Exercise goal. Drop all images and give the records again exactly.
Segment Open
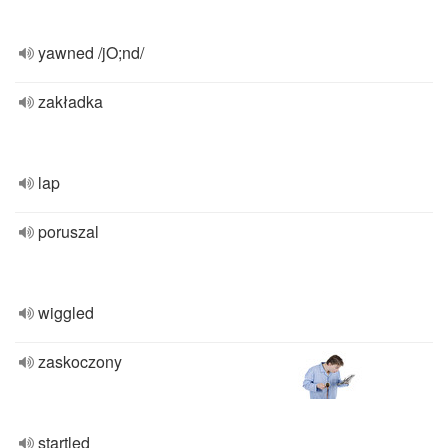
yawned /jO;nd/
zakładka
lap
poruszal
wiggled
zaskoczony
startled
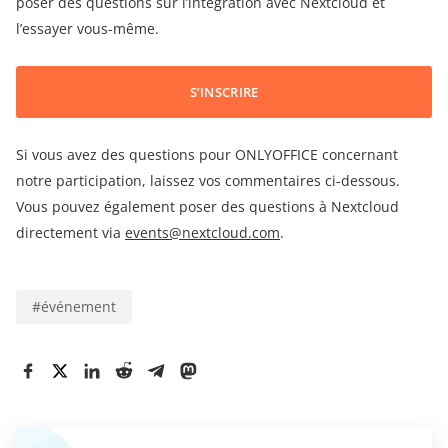
poser des questions sur l’intégration avec Nextcloud et
l’essayer vous-même.
S’INSCRIRE
Si vous avez des questions pour ONLYOFFICE concernant
notre participation, laissez vos commentaires ci-dessous.
Vous pouvez également poser des questions à Nextcloud
directement via
events@nextcloud.com
.
#
événement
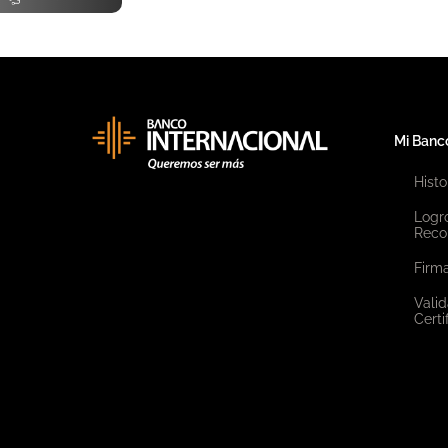
Mi Banc
Histo
Logr
Reco
Firma
Valid
Certi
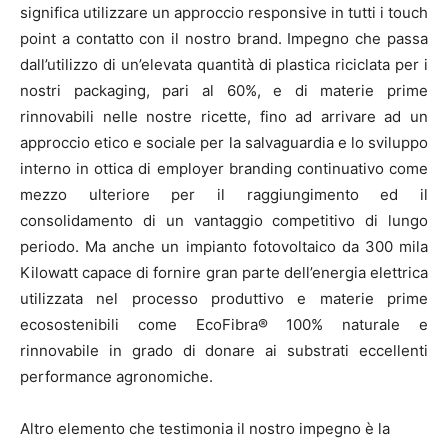
significa utilizzare un approccio responsive in tutti i touch
point a contatto con il nostro brand. Impegno che passa
dall’utilizzo di un’elevata quantità di plastica riciclata per i
nostri packaging, pari al 60%, e di materie prime
rinnovabili nelle nostre ricette, fino ad arrivare ad un
approccio etico e sociale per la salvaguardia e lo sviluppo
interno in ottica di employer branding continuativo come
mezzo ulteriore per il raggiungimento ed il
consolidamento di un vantaggio competitivo di lungo
periodo. Ma anche un impianto fotovoltaico da 300 mila
Kilowatt capace di fornire gran parte dell’energia elettrica
utilizzata nel processo produttivo e materie prime
ecosostenibili come EcoFibra® 100% naturale e
rinnovabile in grado di donare ai substrati eccellenti
performance agronomiche.
Altro elemento che testimonia il nostro impegno è la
Segment Closed
Written solution.
yawned /jO;nd/
zakładka
lap
poruszal
wiggled
zaskoczony
startled
poser des questions sur l’intégration avec Nextcloud et
l’essayer vous-même.
S’INSCRIRE
Si vous avez des questions pour ONLYOFFICE concernant
notre participation, laissez vos commentaires ci-dessous.
Vous pouvez également poser des questions à Nextcloud
directement via
events@nextcloud.com
.
#
événement
Mi Banc
Histo
Logr
Reco
Firma
Valid
Certi
significa utilizzare un approccio responsive in tutti i touch
point a contatto con il nostro brand. Impegno che passa
dall’utilizzo di un’elevata quantità di plastica riciclata per i
nostri packaging, pari al 60%, e di materie prime
rinnovabili nelle nostre ricette, fino ad arrivare ad un
approccio etico e sociale per la salvaguardia e lo sviluppo
interno in ottica di employer branding continuativo come
mezzo ulteriore per il raggiungimento ed il
consolidamento di un vantaggio competitivo di lungo
periodo. Ma anche un impianto fotovoltaico da 300 mila
Kilowatt capace di fornire gran parte dell’energia elettrica
utilizzata nel processo produttivo e materie prime
ecosostenibili come EcoFibra® 100% naturale e
rinnovabile in grado di donare ai substrati eccellenti
performance agronomiche.
Altro elemento che testimonia il nostro impegno è la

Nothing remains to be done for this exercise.